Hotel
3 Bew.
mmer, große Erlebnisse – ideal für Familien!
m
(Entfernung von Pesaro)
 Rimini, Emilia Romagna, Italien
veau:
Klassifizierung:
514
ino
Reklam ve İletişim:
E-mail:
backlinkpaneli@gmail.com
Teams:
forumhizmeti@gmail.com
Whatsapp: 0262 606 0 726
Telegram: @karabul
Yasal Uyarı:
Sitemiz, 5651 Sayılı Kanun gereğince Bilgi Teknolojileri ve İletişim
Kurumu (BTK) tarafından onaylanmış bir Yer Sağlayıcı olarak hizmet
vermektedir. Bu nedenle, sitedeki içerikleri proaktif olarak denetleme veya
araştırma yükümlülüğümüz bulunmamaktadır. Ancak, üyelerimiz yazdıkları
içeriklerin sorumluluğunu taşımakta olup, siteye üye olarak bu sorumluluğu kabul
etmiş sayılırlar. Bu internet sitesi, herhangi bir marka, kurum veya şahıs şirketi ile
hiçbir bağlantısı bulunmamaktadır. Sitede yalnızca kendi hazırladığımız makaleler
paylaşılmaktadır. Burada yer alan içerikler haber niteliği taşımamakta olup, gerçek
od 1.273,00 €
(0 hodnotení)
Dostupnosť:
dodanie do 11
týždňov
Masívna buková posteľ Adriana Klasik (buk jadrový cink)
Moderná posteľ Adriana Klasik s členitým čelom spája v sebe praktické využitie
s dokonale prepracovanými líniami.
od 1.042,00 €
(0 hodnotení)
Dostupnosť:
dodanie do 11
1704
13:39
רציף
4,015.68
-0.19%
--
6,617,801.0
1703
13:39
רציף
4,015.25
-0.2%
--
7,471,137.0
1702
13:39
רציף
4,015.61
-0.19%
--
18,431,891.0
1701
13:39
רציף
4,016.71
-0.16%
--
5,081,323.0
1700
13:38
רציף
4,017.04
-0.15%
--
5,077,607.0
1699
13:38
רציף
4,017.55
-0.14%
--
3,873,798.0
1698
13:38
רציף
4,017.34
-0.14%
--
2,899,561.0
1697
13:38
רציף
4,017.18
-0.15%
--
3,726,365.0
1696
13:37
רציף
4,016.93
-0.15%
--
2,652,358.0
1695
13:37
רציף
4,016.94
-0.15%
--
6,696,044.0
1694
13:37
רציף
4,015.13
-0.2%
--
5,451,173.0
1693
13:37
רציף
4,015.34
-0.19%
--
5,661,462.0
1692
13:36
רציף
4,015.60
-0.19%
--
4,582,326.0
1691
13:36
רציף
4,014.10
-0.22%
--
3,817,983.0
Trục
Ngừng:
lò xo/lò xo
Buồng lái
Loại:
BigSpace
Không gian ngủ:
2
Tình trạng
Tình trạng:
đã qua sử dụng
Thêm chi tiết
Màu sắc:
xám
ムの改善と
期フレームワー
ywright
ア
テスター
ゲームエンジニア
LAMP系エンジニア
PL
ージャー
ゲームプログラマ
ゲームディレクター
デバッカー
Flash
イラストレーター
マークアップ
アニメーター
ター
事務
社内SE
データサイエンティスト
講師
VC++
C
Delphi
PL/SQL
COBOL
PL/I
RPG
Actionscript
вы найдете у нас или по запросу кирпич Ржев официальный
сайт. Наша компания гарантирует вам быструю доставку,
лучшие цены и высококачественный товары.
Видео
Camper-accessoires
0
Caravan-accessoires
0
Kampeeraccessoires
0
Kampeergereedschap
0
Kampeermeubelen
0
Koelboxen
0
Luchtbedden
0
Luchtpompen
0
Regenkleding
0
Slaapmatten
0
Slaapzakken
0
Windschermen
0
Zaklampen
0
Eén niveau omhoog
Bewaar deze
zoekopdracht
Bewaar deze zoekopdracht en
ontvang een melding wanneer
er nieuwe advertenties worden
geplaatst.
_ _ _ _ _
An exact copy of every line above is needed.

Hotel
3 Bew.
mmer, große Erlebnisse – ideal für Familien!
m
(Entfernung von Pesaro)
 Rimini, Emilia Romagna, Italien
veau:
Klassifizierung:
514
ino
Reklam ve İletişim:
E-mail:
backlinkpaneli@gmail.com
Teams:
forumhizmeti@gmail.com
Whatsapp: 0262 606 0 726
Telegram: @karabul
Yasal Uyarı:
Sitemiz, 5651 Sayılı Kanun gereğince Bilgi Teknolojileri ve İletişim
Kurumu (BTK) tarafından onaylanmış bir Yer Sağlayıcı olarak hizmet
vermektedir. Bu nedenle, sitedeki içerikleri proaktif olarak denetleme veya
araştırma yükümlülüğümüz bulunmamaktadır. Ancak, üyelerimiz yazdıkları
içeriklerin sorumluluğunu taşımakta olup, siteye üye olarak bu sorumluluğu kabul
etmiş sayılırlar. Bu internet sitesi, herhangi bir marka, kurum veya şahıs şirketi ile
hiçbir bağlantısı bulunmamaktadır. Sitede yalnızca kendi hazırladığımız makaleler
paylaşılmaktadır. Burada yer alan içerikler haber niteliği taşımamakta olup, gerçek
od 1.273,00 €
(0 hodnotení)
Dostupnosť:
dodanie do 11
týždňov
Masívna buková posteľ Adriana Klasik (buk jadrový cink)
Moderná posteľ Adriana Klasik s členitým čelom spája v sebe praktické využitie
s dokonale prepracovanými líniami.
od 1.042,00 €
(0 hodnotení)
Dostupnosť:
dodanie do 11
1704
13:39
רציף
4,015.68
-0.19%
--
6,617,801.0
1703
13:39
רציף
4,015.25
-0.2%
--
7,471,137.0
1702
13:39
רציף
4,015.61
-0.19%
--
18,431,891.0
1701
13:39
רציף
4,016.71
-0.16%
--
5,081,323.0
1700
13:38
רציף
4,017.04
-0.15%
--
5,077,607.0
1699
13:38
רציף
4,017.55
-0.14%
--
3,873,798.0
1698
13:38
רציף
4,017.34
-0.14%
--
2,899,561.0
1697
13:38
רציף
4,017.18
-0.15%
--
3,726,365.0
1696
13:37
רציף
4,016.93
-0.15%
--
2,652,358.0
1695
13:37
רציף
4,016.94
-0.15%
--
6,696,044.0
1694
13:37
רציף
4,015.13
-0.2%
--
5,451,173.0
1693
13:37
רציף
4,015.34
-0.19%
--
5,661,462.0
1692
13:36
רציף
4,015.60
-0.19%
--
4,582,326.0
1691
13:36
רציף
4,014.10
-0.22%
--
3,817,983.0
Trục
Ngừng:
lò xo/lò xo
Buồng lái
Loại:
BigSpace
Không gian ngủ:
2
Tình trạng
Tình trạng:
đã qua sử dụng
Thêm chi tiết
Màu sắc:
xám
ムの改善と
期フレームワー
ywright
ア
テスター
ゲームエンジニア
LAMP系エンジニア
PL
ージャー
ゲームプログラマ
ゲームディレクター
デバッカー
Flash
イラストレーター
マークアップ
アニメーター
ター
事務
社内SE
データサイエンティスト
講師
VC++
C
Delphi
PL/SQL
COBOL
PL/I
RPG
Actionscript
вы найдете у нас или по запросу кирпич Ржев официальный
сайт. Наша компания гарантирует вам быструю доставку,
лучшие цены и высококачественный товары.
Видео
Camper-accessoires
0
Caravan-accessoires
0
Kampeeraccessoires
0
Kampeergereedschap
0
Kampeermeubelen
0
Koelboxen
0
Luchtbedden
0
Luchtpompen
0
Regenkleding
0
Slaapmatten
0
Slaapzakken
0
Windschermen
0
Zaklampen
0
Eén niveau omhoog
Bewaar deze
zoekopdracht
Bewaar deze zoekopdracht en
ontvang een melding wanneer
er nieuwe advertenties worden
geplaatst.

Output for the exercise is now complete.